(Page-level text extractions)

##########

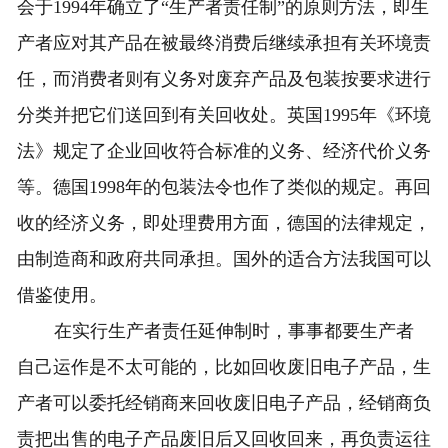
会于1994年确立了“生产者责任制”的原则方法，即生
产者应对其产品在被最终消费后继续承担有关环境责
任，而消费者则有义务对废弃产品及包装按要求进行
分类并把它们送回到有关回收处。英国1995年《环境
法》规定了企业回收符合标准的义务、经济代价义务
等。德国1998年的包装法令也作了类似的规定。再回
收的经济义务，即处理费用方面，德国的法律规定，
由制造商和政府共同承担。国外的适合方法我国可以
借鉴使用。
在实行生产者责任延伸制时，事事都要生产者
自己运作是不太可能的，比如回收废旧电子产品，生
产者可以委托经销商来回收废旧电子产品，经销商负
责把出售的电子产品废旧后又回收回来，再负责运往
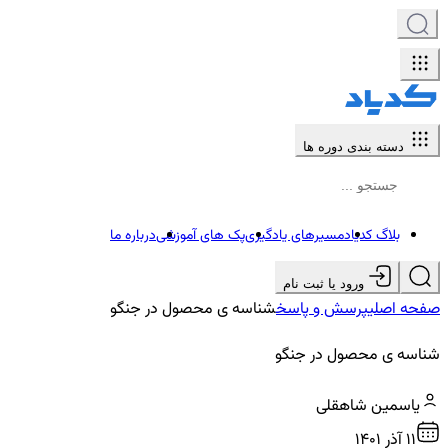
دسته بندی دوره ها
بلاگ کدیاد
مسیرهای یادگیری
پک های آموزشی
درباره ما
ورود یا ثبت نام
صفحه اصلی
پرسش و پاسخ
شناسه ی محصول در جنگو
شناسه ی محصول در جنگو
یاسمین شاهقلی
11 آذر ۱۴۰۱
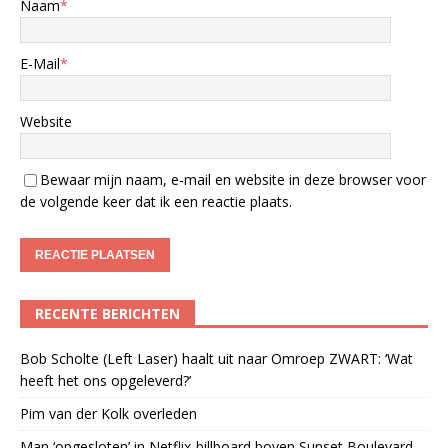
Naam
*
E-Mail
*
Website
Bewaar mijn naam, e-mail en website in deze browser voor
de volgende keer dat ik een reactie plaats.
RECENTE BERICHTEN
Bob Scholte (Left Laser) haalt uit naar Omroep ZWART: ‘Wat
heeft het ons opgeleverd?’
Pim van der Kolk overleden
Man ‘opgesloten’ in Netflix-billboard boven Sunset Boulevard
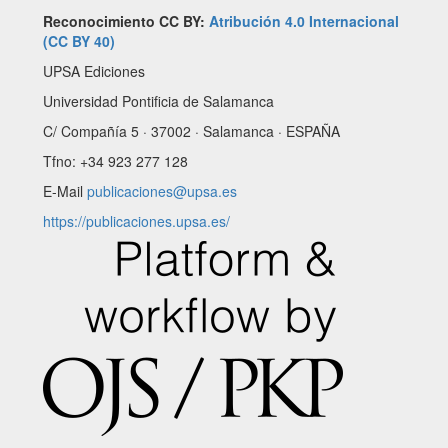
Reconocimiento CC BY:
Atribución 4.0 Internacional
(CC BY 40)
UPSA Ediciones
Universidad Pontificia de Salamanca
C/ Compañía 5 · 37002 · Salamanca · ESPAÑA
Tfno: +34 923 277 128
E-Mail
publicaciones@upsa.es
https://publicaciones.upsa.es/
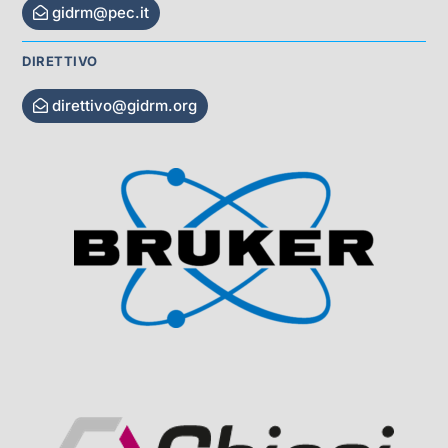
gidrm@pec.it
DIRETTIVO
direttivo@gidrm.org
Visit Sponsor Page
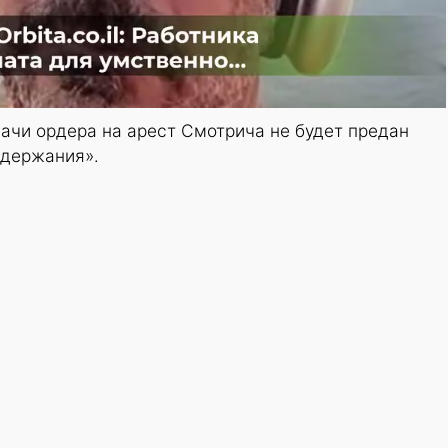
дачи ордера на арест Смотрича не будет предан
адержания».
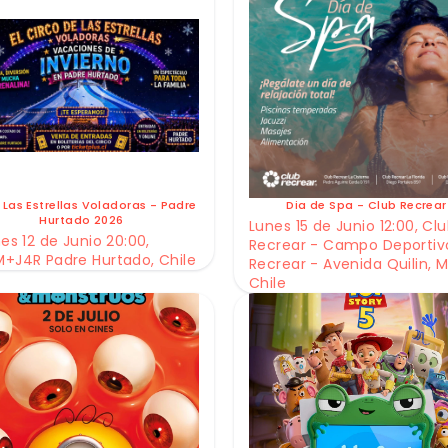
 Las Estrellas Voladoras - Padre
Dia de Spa - Club Recrear
Hurtado 2026
Lunes 15 de Junio 12:00, Cl
es 12 de Junio 20:00,
Recrear - Campo Deportiv
+J4R Padre Hurtado, Chile
Recrear - Avenida Quilin, M
Chile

##########

Leaving the pictures out, copy exactly the lines from the line that contains "Atribución 4.0 Internacional" to the last line of the data, both ends included.

▶ [Written response]
Atribución 4.0 Internacional
(CC BY 40)
UPSA Ediciones
Universidad Pontificia de Salamanca
C/ Compañía 5 · 37002 · Salamanca · ESPAÑA
Tfno: +34 923 277 128
E-Mail
publicaciones@upsa.es
https://publicaciones.upsa.es/
gidrm@pec.it
DIRETTIVO
direttivo@gidrm.org
Visit Sponsor Page
дачи ордера на арест Смотрича не будет предан
адержания».
 Las Estrellas Voladoras - Padre
Dia de Spa - Club Recrear
Hurtado 2026
Lunes 15 de Junio 12:00, Cl
es 12 de Junio 20:00,
Recrear - Campo Deportiv
+J4R Padre Hurtado, Chile
Recrear - Avenida Quilin, M
Chile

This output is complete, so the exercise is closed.